3/19/10

Is it normal to not want to return to a place you love?

The light was still on in the toy room, where I slept this past summer. I just lay on my mattress staring at the side of the shoebox. I was too tired to do anything else. Or maybe I was just comfortable looking at it like that. But finally, I propped myself on one elbow and flipped open the lid. I smiled up at myself. I was in a pink sequined dress, posing in third position with my hands on my hips. The next picture was the one of Kyle and me at the banquet breakfast POPS Choir went to our first morning in Disneyworld. Then a picture of me in my blonde wig and red and white polka-dotted dress, just before the closing night of Anything Goes. The fourth was one of my senior pictures—I am looking at the ground, the trees by the creek burning green behind me.

The day after I got home from Rexburg, I told Mom I needed to go to the bank to make a deposit. I climbed into our little gray Camry and as I drove away, I watched the dust rise up behind me in the rearview mirror. I made my way to the bank eventually, but first, I drove up the red brick main street to my high school. School had been released for summer break a week before, so I knew no one would be there, but I looked around and behind me anyway before parking under the single tree in the Manhattan High’s parking lot. This had been the meeting place before and after our choir concerts and musicals and ACT tests and rehearsals. Kyle walked me out to this Camry parked under this tree one morning after the show choir workshop POPS put on for the resident grade school kids.

I love Manhattan, especially in the summer. I love our family weed-pulling fiestas at 6:30 in the morning, when the air is in-between the coolness of evening and the sticky humidity of day. I love running on dirt roads that are familiar, out past the old stone schoolhouse and the Manuels' red barn. There's a distinct smell there; I don't really know how to describe it, and I don't know exactly where it comes from--maybe it's the pasture grass or the dew or the leftover rain water in the ditches on either side of the road. But it's a sweetish, familiar smell. I love hanging out at City Park or AJ's Pizza at sunset with high school friends. I love going to the 30-person singles branch on Sundays.

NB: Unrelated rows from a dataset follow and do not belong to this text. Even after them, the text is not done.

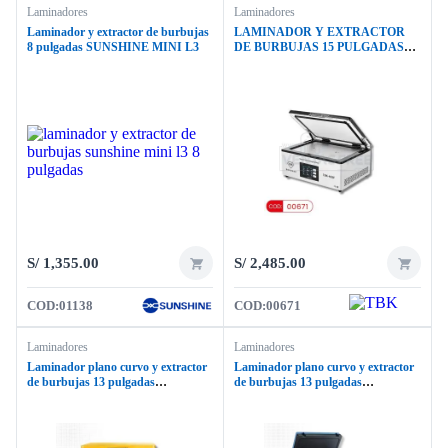
Laminadores
Laminadores
Laminador y extractor de burbujas
LAMINADOR Y EXTRACTOR
8 pulgadas SUNSHINE MINI L3
DE BURBUJAS 15 PULGADAS
TBK 408F
S/
1,355.00
S/
2,485.00
COD:
01138
COD:
00671
Laminadores
Laminadores
Laminador plano curvo y extractor
Laminador plano curvo y extractor
de burbujas 13 pulgadas
de burbujas 13 pulgadas
MECHANIC iMARK ULTRA
SUNSHINE S959P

Sometimes, though, I don't love memories. They usually make today feel empty. And memories constitute much of my living time when I'm in Manhattan. It's hard to move forward there because the past is so prevalent for me in that town. My mind plays the "remember when" game as I drive to work or walk into Dillons grocery store or listen to bands play during Arts in the Park, and especially when I drive past that red-brick building at the top of the hill on Poyntz Avenue. Manhattan means high school for me, and as a junior in college, I just feel the need to move on from there for good. Someday, I'll need to move on from Rexburg for good too. Places like these cannot be permanent. It's all a part of moving forward, moving forward. They have their time slot, their soliloquy in this Play of Life if you will, but there's no going back. That would screw up the plot.

5 comments:

Cools said...

That sort of feeling can lend itself to a sense of "homelessness." I sometimes get that feeling coming "home" from Logan, where I lived during high school. I don't feel like visiting Logan is "going home," but I don't feel like Rexburg is home either.

It's a sad feeling for me, because I don't feel like I have a place I can call home. Not homesick, just homeless.

meghan & jason said...

Your images brought me back to Kansas. I haven't been there in almost two years. I would gladly trade a few days of Idaho's cool, dry summer for a few days of stickiness and everywhere trees and green.

iBo said...

I know the feeling. That's why I haven't been back to the WC blog either...

S.Morgan said...

Thomas Woolf said "We can never go home again." But, I disagree. We're on our way home--to our real home. And some of us have been blessed with the privilege of walking that path with great people by our sides. Though we may move away from each other physically for a little while, we're still together--just like we were before this sucky earth life. We find "home" in each other not in a place because we are strangers here walking in a strange land. But, we are not "homeless."
Yet, today, I sure the heck am "homesick"--for my Heavenly Father and for the peace and order of His kingdom. But in the meantime, I'll be grateful for all of you who remind me of how strong and kind we really are underneath the gunky stuff.

Kaitlin said...

I'm kind of embarrassed at how easily I forget about the real home I have waiting for me after this "sucky earth life"--a Home with my Father and people I love and a feeling of permanence, of goodness, of "yes, this is right," because it's where I really belong. Thanks for reminding me of that, Sis. Morgan.